START Dataset extract

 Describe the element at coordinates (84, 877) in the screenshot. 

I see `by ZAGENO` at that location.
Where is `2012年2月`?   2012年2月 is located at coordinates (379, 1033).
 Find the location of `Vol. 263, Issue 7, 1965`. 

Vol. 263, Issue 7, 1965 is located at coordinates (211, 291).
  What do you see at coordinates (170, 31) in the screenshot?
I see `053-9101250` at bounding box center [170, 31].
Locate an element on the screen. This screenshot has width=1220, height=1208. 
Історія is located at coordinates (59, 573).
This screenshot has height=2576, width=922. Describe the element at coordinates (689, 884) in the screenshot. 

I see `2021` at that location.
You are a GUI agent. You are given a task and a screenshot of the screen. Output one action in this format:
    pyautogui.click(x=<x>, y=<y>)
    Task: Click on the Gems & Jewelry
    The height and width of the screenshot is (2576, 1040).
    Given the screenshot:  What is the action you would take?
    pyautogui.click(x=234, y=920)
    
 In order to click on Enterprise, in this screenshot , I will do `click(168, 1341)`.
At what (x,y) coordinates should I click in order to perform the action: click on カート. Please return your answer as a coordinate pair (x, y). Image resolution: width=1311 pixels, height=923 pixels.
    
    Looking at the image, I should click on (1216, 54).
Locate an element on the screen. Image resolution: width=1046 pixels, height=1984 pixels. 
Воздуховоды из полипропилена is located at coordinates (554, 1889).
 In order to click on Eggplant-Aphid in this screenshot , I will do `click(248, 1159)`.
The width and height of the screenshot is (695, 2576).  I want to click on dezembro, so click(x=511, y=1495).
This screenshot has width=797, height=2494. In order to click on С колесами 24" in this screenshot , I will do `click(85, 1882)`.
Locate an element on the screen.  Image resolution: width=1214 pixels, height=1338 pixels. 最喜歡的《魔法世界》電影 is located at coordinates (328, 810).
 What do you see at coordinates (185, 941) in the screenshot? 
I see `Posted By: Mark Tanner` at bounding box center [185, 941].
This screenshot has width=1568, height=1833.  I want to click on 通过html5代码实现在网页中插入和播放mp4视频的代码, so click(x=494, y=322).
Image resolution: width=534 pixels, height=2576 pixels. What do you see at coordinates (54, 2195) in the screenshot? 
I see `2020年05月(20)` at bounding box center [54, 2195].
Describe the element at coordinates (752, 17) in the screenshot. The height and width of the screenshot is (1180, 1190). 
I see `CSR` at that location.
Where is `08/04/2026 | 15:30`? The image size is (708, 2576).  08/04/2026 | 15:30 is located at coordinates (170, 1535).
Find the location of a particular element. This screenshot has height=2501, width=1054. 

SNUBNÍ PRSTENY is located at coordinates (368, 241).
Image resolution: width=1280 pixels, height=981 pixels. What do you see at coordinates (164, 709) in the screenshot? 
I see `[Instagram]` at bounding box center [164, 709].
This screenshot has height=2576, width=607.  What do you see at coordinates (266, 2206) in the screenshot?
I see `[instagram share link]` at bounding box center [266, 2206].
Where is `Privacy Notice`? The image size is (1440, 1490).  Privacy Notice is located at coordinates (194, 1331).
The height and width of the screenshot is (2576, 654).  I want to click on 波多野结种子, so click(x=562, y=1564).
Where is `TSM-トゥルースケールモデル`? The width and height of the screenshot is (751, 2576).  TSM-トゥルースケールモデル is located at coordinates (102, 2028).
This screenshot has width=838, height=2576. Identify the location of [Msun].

END Dataset extract

Work to complete - Output every record above exactly as it was given.

The completed task -
 Describe the element at coordinates (84, 877) in the screenshot. 

I see `by ZAGENO` at that location.
Where is `2012年2月`?   2012年2月 is located at coordinates (379, 1033).
 Find the location of `Vol. 263, Issue 7, 1965`. 

Vol. 263, Issue 7, 1965 is located at coordinates (211, 291).
  What do you see at coordinates (170, 31) in the screenshot?
I see `053-9101250` at bounding box center [170, 31].
Locate an element on the screen. This screenshot has width=1220, height=1208. 
Історія is located at coordinates (59, 573).
This screenshot has height=2576, width=922. Describe the element at coordinates (689, 884) in the screenshot. 

I see `2021` at that location.
You are a GUI agent. You are given a task and a screenshot of the screen. Output one action in this format:
    pyautogui.click(x=<x>, y=<y>)
    Task: Click on the Gems & Jewelry
    The height and width of the screenshot is (2576, 1040).
    Given the screenshot:  What is the action you would take?
    pyautogui.click(x=234, y=920)
    
 In order to click on Enterprise, in this screenshot , I will do `click(168, 1341)`.
At what (x,y) coordinates should I click in order to perform the action: click on カート. Please return your answer as a coordinate pair (x, y). Image resolution: width=1311 pixels, height=923 pixels.
    
    Looking at the image, I should click on (1216, 54).
Locate an element on the screen. Image resolution: width=1046 pixels, height=1984 pixels. 
Воздуховоды из полипропилена is located at coordinates (554, 1889).
 In order to click on Eggplant-Aphid in this screenshot , I will do `click(248, 1159)`.
The width and height of the screenshot is (695, 2576).  I want to click on dezembro, so click(x=511, y=1495).
This screenshot has width=797, height=2494. In order to click on С колесами 24" in this screenshot , I will do `click(85, 1882)`.
Locate an element on the screen.  Image resolution: width=1214 pixels, height=1338 pixels. 最喜歡的《魔法世界》電影 is located at coordinates (328, 810).
 What do you see at coordinates (185, 941) in the screenshot? 
I see `Posted By: Mark Tanner` at bounding box center [185, 941].
This screenshot has width=1568, height=1833.  I want to click on 通过html5代码实现在网页中插入和播放mp4视频的代码, so click(x=494, y=322).
Image resolution: width=534 pixels, height=2576 pixels. What do you see at coordinates (54, 2195) in the screenshot? 
I see `2020年05月(20)` at bounding box center [54, 2195].
Describe the element at coordinates (752, 17) in the screenshot. The height and width of the screenshot is (1180, 1190). 
I see `CSR` at that location.
Where is `08/04/2026 | 15:30`? The image size is (708, 2576).  08/04/2026 | 15:30 is located at coordinates (170, 1535).
Find the location of a particular element. This screenshot has height=2501, width=1054. 

SNUBNÍ PRSTENY is located at coordinates (368, 241).
Image resolution: width=1280 pixels, height=981 pixels. What do you see at coordinates (164, 709) in the screenshot? 
I see `[Instagram]` at bounding box center [164, 709].
This screenshot has height=2576, width=607.  What do you see at coordinates (266, 2206) in the screenshot?
I see `[instagram share link]` at bounding box center [266, 2206].
Where is `Privacy Notice`? The image size is (1440, 1490).  Privacy Notice is located at coordinates (194, 1331).
The height and width of the screenshot is (2576, 654).  I want to click on 波多野结种子, so click(x=562, y=1564).
Where is `TSM-トゥルースケールモデル`? The width and height of the screenshot is (751, 2576).  TSM-トゥルースケールモデル is located at coordinates (102, 2028).
This screenshot has width=838, height=2576. Identify the location of [Msun].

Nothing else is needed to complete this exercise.